## EXERCISE BRIEF:
The answer must be a single number, namely how many lines in the entries below contain the string "Bellville".

## SUPPLIED MATERIAL:
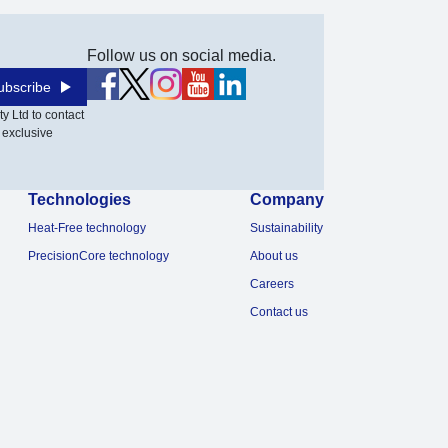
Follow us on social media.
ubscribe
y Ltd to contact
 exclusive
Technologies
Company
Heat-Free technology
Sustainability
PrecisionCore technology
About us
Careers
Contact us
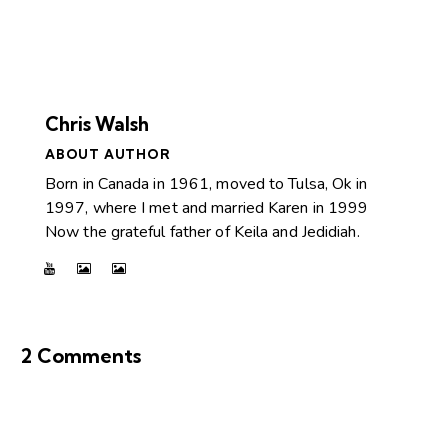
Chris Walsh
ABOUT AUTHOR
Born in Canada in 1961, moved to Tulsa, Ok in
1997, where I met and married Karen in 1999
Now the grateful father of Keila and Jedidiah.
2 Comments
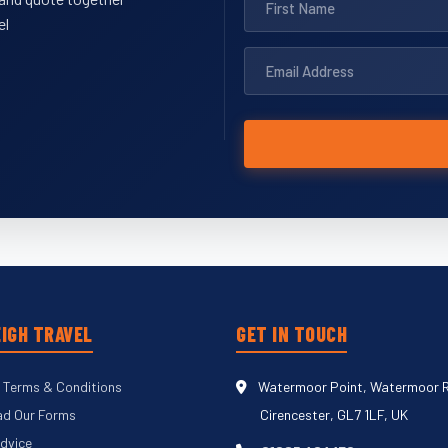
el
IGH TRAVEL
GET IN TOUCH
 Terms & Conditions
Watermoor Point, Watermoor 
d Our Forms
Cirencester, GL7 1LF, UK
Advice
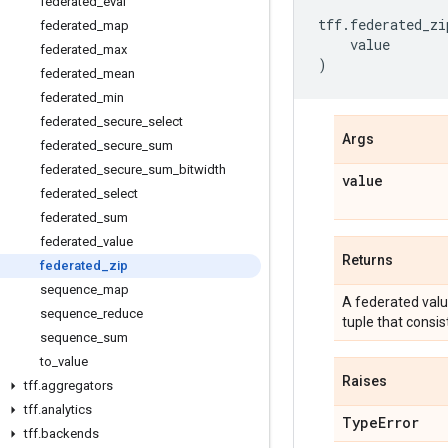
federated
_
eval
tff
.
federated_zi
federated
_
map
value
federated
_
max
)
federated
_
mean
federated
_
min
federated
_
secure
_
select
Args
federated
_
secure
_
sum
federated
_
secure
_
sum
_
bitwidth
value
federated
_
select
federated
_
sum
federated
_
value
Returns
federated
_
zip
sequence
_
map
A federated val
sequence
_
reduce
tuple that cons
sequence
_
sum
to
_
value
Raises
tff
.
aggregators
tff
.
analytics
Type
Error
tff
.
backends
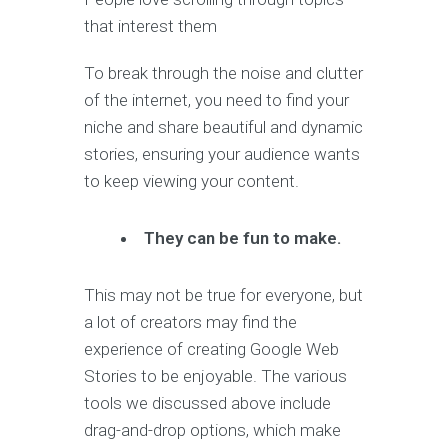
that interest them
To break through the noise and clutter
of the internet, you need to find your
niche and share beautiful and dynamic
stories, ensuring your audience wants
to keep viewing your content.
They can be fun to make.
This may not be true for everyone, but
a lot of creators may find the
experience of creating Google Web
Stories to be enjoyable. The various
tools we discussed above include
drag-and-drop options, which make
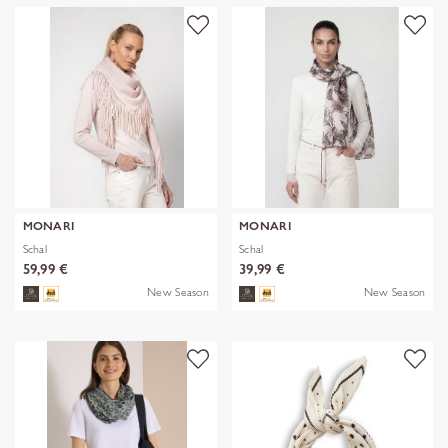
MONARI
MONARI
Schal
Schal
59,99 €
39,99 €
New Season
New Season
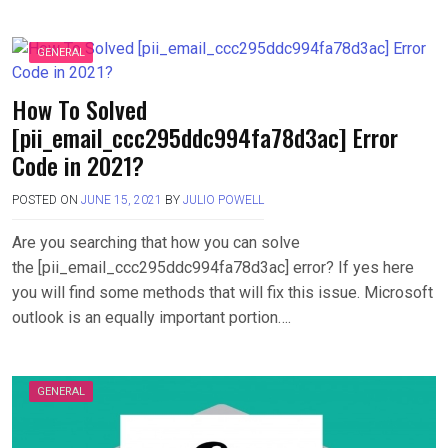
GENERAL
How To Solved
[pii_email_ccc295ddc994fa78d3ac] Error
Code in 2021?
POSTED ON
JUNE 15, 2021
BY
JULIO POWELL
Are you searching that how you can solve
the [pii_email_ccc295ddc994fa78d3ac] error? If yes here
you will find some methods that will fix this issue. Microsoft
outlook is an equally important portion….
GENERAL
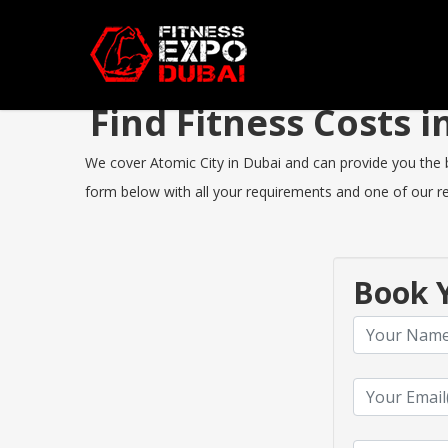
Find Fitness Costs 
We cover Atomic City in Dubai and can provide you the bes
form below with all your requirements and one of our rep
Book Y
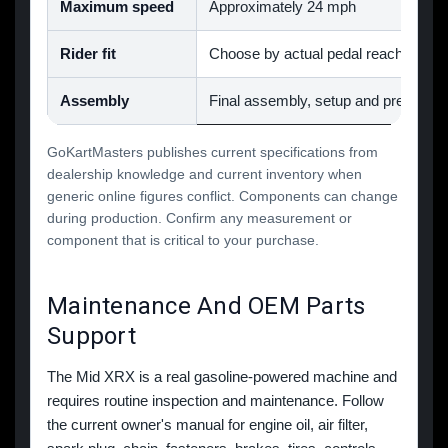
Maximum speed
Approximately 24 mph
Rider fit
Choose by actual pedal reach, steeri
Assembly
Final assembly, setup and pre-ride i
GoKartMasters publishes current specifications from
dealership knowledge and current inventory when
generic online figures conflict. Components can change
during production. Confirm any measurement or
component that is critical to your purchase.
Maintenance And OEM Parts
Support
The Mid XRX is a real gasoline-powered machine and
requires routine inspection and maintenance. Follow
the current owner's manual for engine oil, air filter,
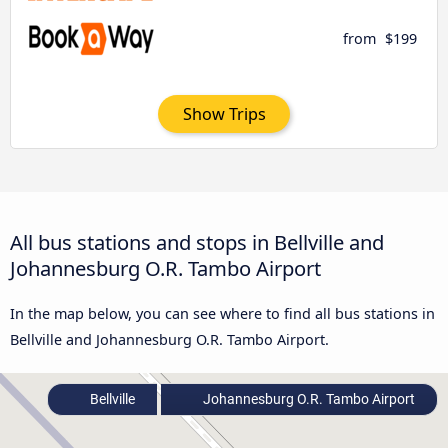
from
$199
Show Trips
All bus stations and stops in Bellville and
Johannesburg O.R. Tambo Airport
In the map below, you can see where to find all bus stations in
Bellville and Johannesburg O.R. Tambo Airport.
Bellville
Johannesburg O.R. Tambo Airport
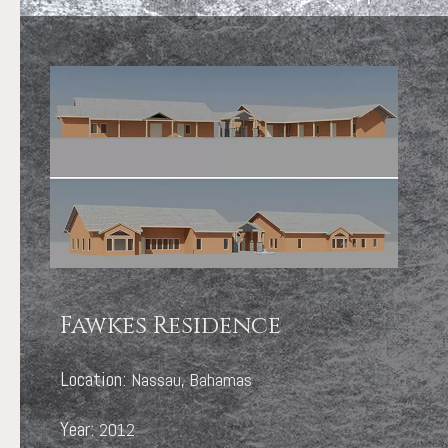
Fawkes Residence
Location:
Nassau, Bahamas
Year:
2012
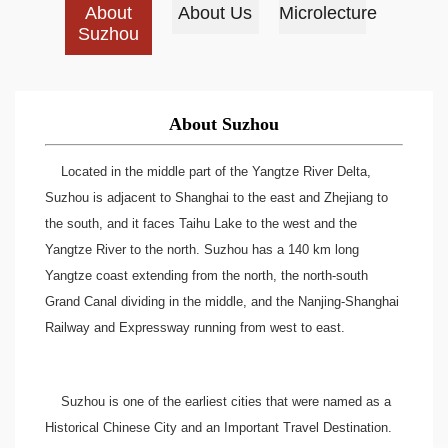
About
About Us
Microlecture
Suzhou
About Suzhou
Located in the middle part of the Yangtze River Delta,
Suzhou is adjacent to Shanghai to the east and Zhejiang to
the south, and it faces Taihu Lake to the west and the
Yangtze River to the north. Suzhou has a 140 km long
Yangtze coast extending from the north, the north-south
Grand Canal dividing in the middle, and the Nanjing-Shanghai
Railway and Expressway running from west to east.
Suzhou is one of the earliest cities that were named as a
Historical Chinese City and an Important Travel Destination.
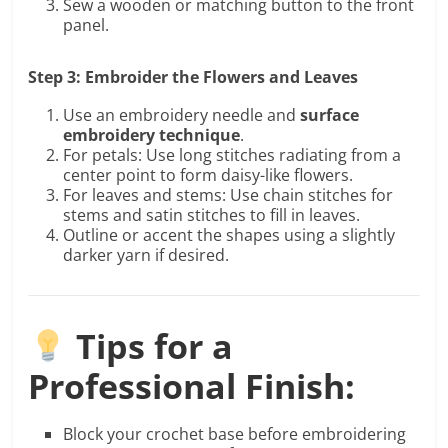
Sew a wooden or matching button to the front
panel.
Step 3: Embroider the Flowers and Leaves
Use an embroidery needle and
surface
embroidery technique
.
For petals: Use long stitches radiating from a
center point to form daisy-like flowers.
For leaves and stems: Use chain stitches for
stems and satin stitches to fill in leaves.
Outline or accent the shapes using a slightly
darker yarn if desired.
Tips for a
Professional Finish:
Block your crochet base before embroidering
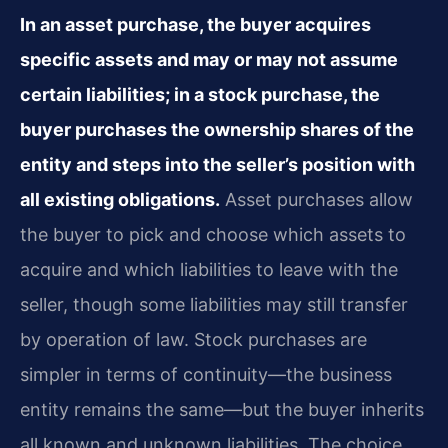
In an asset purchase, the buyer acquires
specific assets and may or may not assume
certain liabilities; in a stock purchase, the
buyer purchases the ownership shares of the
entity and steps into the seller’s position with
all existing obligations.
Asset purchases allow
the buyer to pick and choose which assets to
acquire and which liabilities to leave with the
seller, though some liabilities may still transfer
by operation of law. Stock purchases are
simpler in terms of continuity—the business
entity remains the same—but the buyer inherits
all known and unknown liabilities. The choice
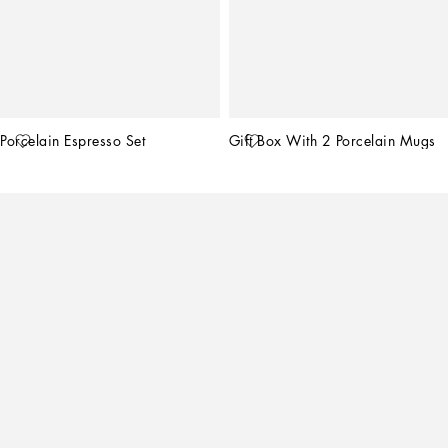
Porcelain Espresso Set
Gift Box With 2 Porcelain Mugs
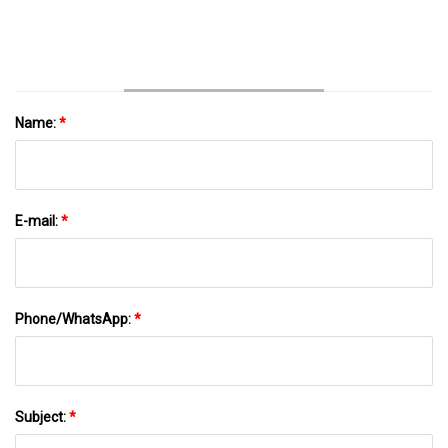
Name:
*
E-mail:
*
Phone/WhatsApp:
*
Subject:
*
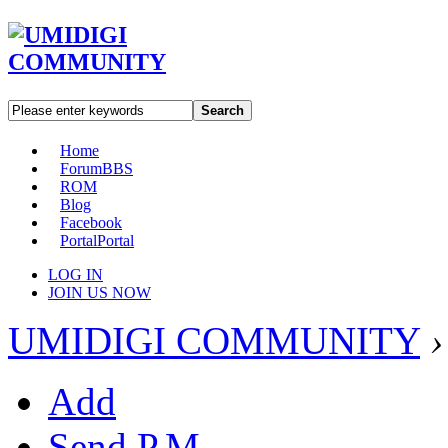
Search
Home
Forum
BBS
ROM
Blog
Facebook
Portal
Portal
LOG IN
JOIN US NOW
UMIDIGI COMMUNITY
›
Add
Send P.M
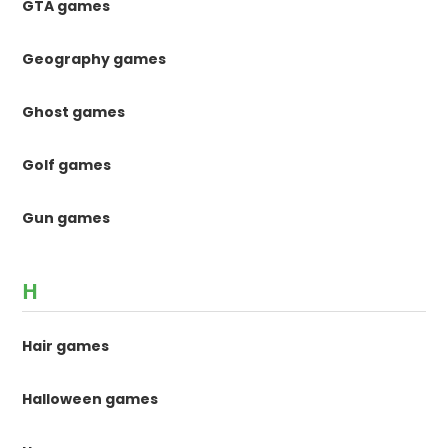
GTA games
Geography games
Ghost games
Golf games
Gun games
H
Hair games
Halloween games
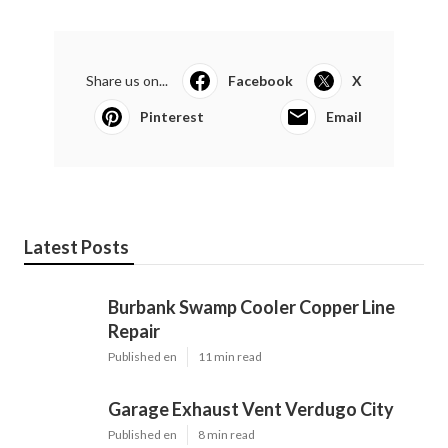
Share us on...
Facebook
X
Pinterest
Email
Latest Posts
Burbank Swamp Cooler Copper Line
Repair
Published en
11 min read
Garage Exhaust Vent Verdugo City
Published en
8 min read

## THE ANSWER:
3